Representando a Urbel, Sandra Mara explicou que o Bolsa Moradia atende três públicos distintos: a população retirada de área de risco; quem aguarda reassentamento em virtude de obras em vilas e favelas; e pessoas encaminhadas pela Assistência Social. A técnica ponderou que as famílias originárias da Ocupação Marielle Franco foram retiradas em razão de um incêndio e que o abono pecuniário foi um socorro emergencial. “O entendimento é que o benefício seria temporário. Inicialmente seriam seis meses, que se estenderam por causa da pandemia”, disse. Patricia Lobato, também da Urbel, afirmou que desconhece os desdobramentos da reunião citada pela vereadora Bella e solicitou que fosse encaminhado um pedido de informação para que sejam verificados junto ao presidente da Urbel e à Secretaria de Assistência Social, comprometendo-se a retornar até a próxima sexta-feira (25/11).

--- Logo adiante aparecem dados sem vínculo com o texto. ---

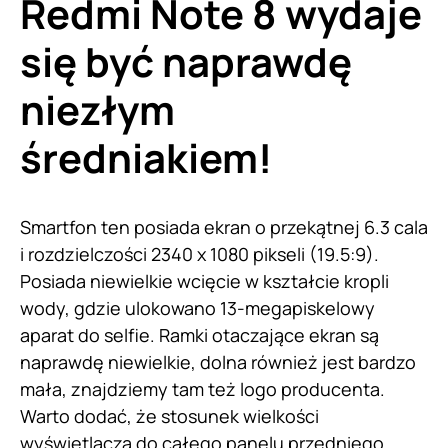
Redmi Note 8 wydaje
się być naprawdę
niezłym
średniakiem!
Smartfon ten posiada ekran o przekątnej 6.3 cala
i rozdzielczości 2340 x 1080 pikseli (19.5:9).
Posiada niewielkie wcięcie w kształcie kropli
wody, gdzie ulokowano 13-megapiskelowy
aparat do selfie. Ramki otaczające ekran są
naprawdę niewielkie, dolna również jest bardzo
mała, znajdziemy tam też logo producenta.
Warto dodać, że stosunek wielkości
wyświetlacza do całego panelu przedniego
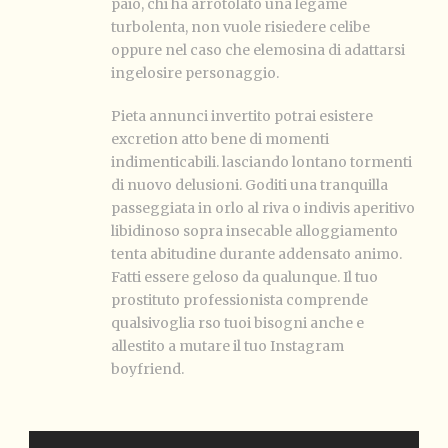
paio, chi ha arrotolato una legame
turbolenta, non vuole risiedere celibe
oppure nel caso che elemosina di adattarsi
ingelosire personaggio.
Pieta annunci invertito potrai esistere
excretion atto bene di momenti
indimenticabili. lasciando lontano tormenti
di nuovo delusioni. Goditi una tranquilla
passeggiata in orlo al riva o indivis aperitivo
libidinoso sopra insecable alloggiamento
tenta abitudine durante addensato animo.
Fatti essere geloso da qualunque. Il tuo
prostituto professionista comprende
qualsivoglia rso tuoi bisogni anche e
allestito a mutare il tuo Instagram
boyfriend.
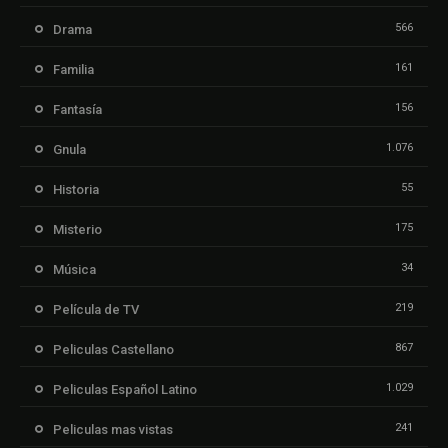
566
Drama
161
Familia
156
Fantasía
1.076
Gnula
55
Historia
175
Misterio
34
Música
219
Película de TV
867
Peliculas Castellano
1.029
Peliculas Español Latino
241
Peliculas mas vistas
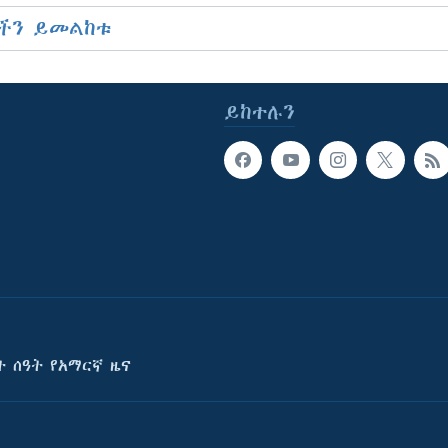
ችን ይመልከቱ
ይከተሉን
ት ሰዓት የአማርኛ ዜና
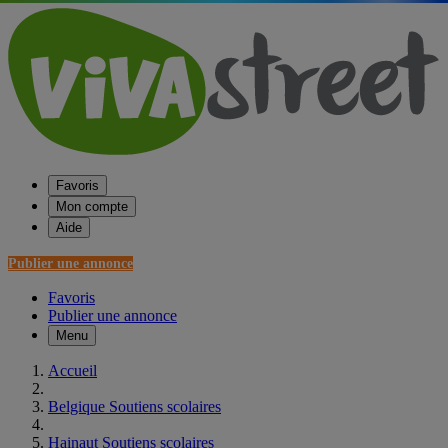
Favoris
Mon compte
Aide
Publier une annonce
Favoris
Publier une annonce
Menu
Accueil
Belgique Soutiens scolaires
Hainaut Soutiens scolaires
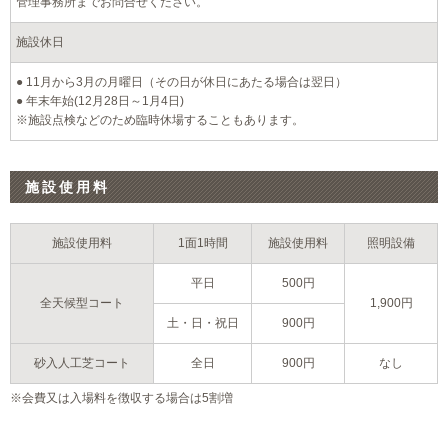
管理事務所までお問合せください。
施設休日
● 11月から3月の月曜日（その日が休日にあたる場合は翌日）
● 年末年始(12月28日～1月4日)
※施設点検などのため臨時休場することもあります。
施設使用料
施設
使用料
1面
1時間
施設
使用料
照明
設備
平日
500円
全天候型
コート
1,900円
土・日・
祝日
900円
砂入
人工芝
コート
全日
900円
なし
※会費又は入場料を徴収する場合は5割増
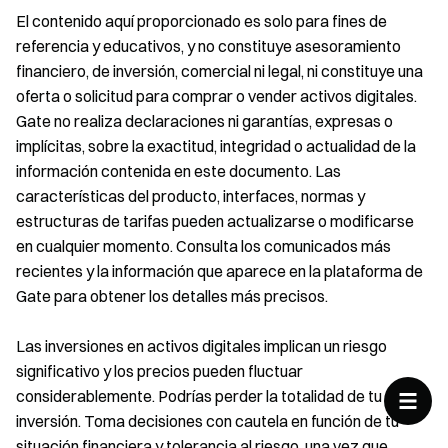
El contenido aquí proporcionado es solo para fines de
referencia y educativos, y no constituye asesoramiento
financiero, de inversión, comercial ni legal, ni constituye una
oferta o solicitud para comprar o vender activos digitales.
Gate no realiza declaraciones ni garantías, expresas o
implícitas, sobre la exactitud, integridad o actualidad de la
información contenida en este documento. Las
características del producto, interfaces, normas y
estructuras de tarifas pueden actualizarse o modificarse
en cualquier momento. Consulta los comunicados más
recientes y la información que aparece en la plataforma de
Gate para obtener los detalles más precisos.
Las inversiones en activos digitales implican un riesgo
significativo y los precios pueden fluctuar
considerablemente. Podrías perder la totalidad de tu
inversión. Toma decisiones con cautela en función de tu
situación financiera y tolerancia al riesgo, una vez que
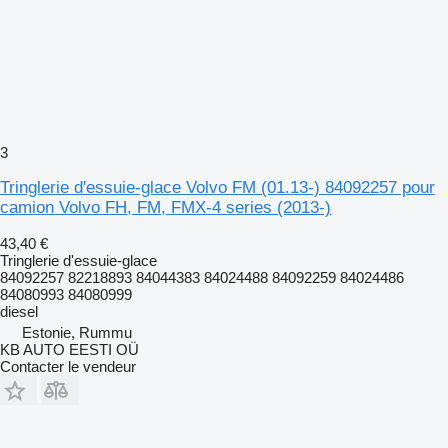
3
Tringlerie d'essuie-glace Volvo FM (01.13-) 84092257 pour
camion Volvo FH, FM, FMX-4 series (2013-)
43,40 €
Tringlerie d'essuie-glace
84092257 82218893 84044383 84024488 84092259 84024486
84080993 84080999
diesel
Estonie, Rummu
KB AUTO EESTI OÜ
Contacter le vendeur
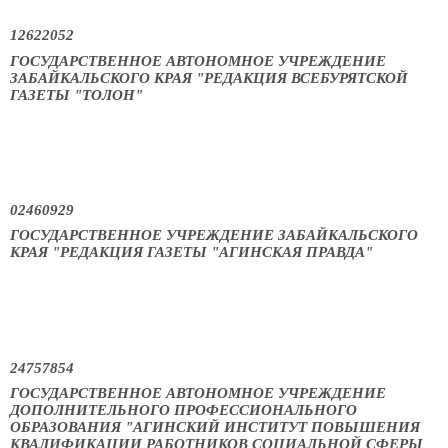
12622052
ГОСУДАРСТВЕННОЕ АВТОНОМНОЕ УЧРЕЖДЕНИЕ
ЗАБАЙКАЛЬСКОГО КРАЯ "РЕДАКЦИЯ ВСЕБУРЯТСКОЙ
ГАЗЕТЫ "ТОЛОН"
02460929
ГОСУДАРСТВЕННОЕ УЧРЕЖДЕНИЕ ЗАБАЙКАЛЬСКОГО
КРАЯ "РЕДАКЦИЯ ГАЗЕТЫ "АГИНСКАЯ ПРАВДА"
24757854
ГОСУДАРСТВЕННОЕ АВТОНОМНОЕ УЧРЕЖДЕНИЕ
ДОПОЛНИТЕЛЬНОГО ПРОФЕССИОНАЛЬНОГО
ОБРАЗОВАНИЯ "АГИНСКИЙ ИНСТИТУТ ПОВЫШЕНИЯ
КВАЛИФИКАЦИИ РАБОТНИКОВ СОЦИАЛЬНОЙ СФЕРЫ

Bella Gonçalves lamentou o esvaziamento da política pública e a falta de uma política de provisão de habitação em BH. Ela alegou que existe hoje uma política de “amortecimento de conflito” que não vai impedir que a população volte para as ruas e retome o movimento de ocupação como forma de garantir o direito à moradia, caso não seja dada uma alternativa. Para ela, não é minimamente razoável tirar uma pessoa que já está acolhida por uma política pública e mandá-la de volta para as ruas. “É um problema social ainda maior”, disse.
Iza Lourença se disse assustada com as informações repassadas durante a audiência, em especial com a revelação de que o Bolsa Moradia só dura 30 meses e que as pessoas estão voltando para as ruas. A expectativa dela é que na próxima sexta-feira a resposta da PBH seja pela manutenção do auxílio até que as famílias sejam incluídas no programa de moradia, e que de fato "nós tenhamos a recuperação da política de moradia na capital mineira". Iza assegurou que será feito um requerimento formal sobre a ampliação do abono até que os dados sejam analisados; e um pedido para que a Urbel e o Conselho Municipal de Habitação elaborem critérios para definição de temporalidade para inserção e desligamento do programa. As parlamentares também vão encaminhar pedido para celebração de um Termo de Ajustamento de Conduta (TAC) a respeito das ocupações entre Urbel, Ministério Público e Defensoria Pública para inclusão definitiva das famílias nas políticas de moradia.